Records from a data source
Segment Open
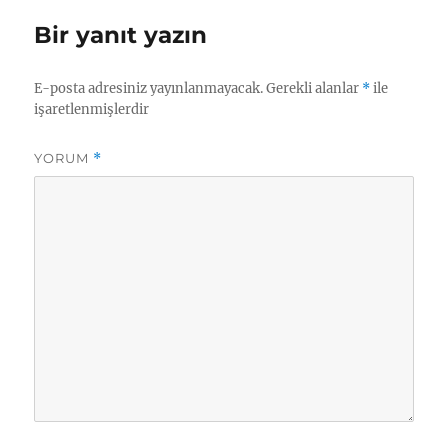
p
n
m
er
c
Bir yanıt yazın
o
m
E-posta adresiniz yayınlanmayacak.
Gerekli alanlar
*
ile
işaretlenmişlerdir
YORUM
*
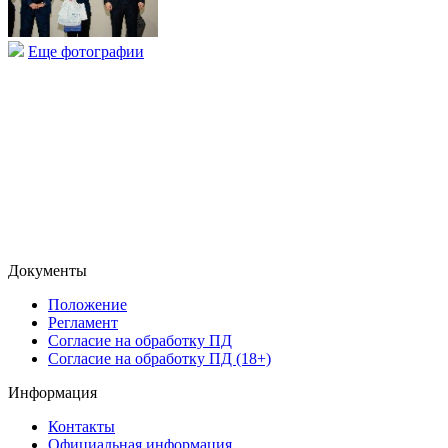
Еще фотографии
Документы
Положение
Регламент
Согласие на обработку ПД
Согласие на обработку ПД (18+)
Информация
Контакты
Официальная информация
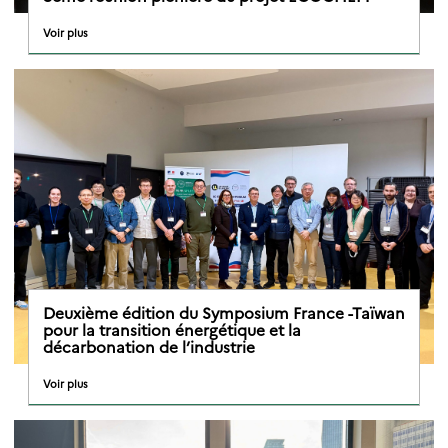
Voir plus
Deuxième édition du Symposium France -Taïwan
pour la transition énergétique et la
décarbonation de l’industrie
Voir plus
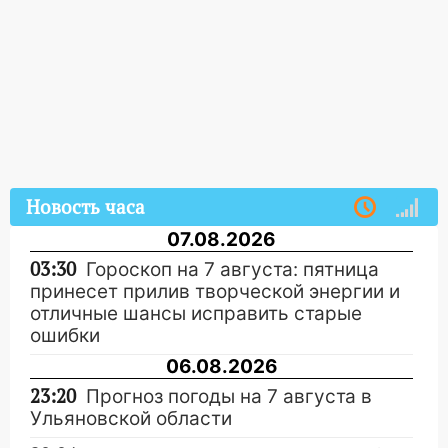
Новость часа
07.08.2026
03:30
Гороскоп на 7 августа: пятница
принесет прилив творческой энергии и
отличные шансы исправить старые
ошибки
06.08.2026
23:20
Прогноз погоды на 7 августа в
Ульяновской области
Segment Closed
Segment Open
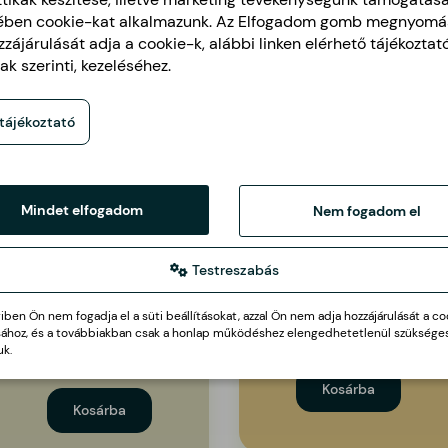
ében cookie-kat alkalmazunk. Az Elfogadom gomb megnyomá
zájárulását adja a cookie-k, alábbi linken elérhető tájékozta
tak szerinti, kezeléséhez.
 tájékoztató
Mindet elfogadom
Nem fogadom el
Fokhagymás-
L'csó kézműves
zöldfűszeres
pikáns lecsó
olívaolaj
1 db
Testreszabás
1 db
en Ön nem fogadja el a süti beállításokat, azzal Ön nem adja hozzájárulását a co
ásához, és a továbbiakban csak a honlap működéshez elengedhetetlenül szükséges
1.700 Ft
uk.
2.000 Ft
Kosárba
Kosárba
Segment Closed
* [WHAT YOU ARE ASKED TO DO] Pick every line of the data that includes the string "Согласие".

* [SOLUTION TO THIS PROBLEM]
Согласие на обработку ПД
Согласие на обработку ПД (18+)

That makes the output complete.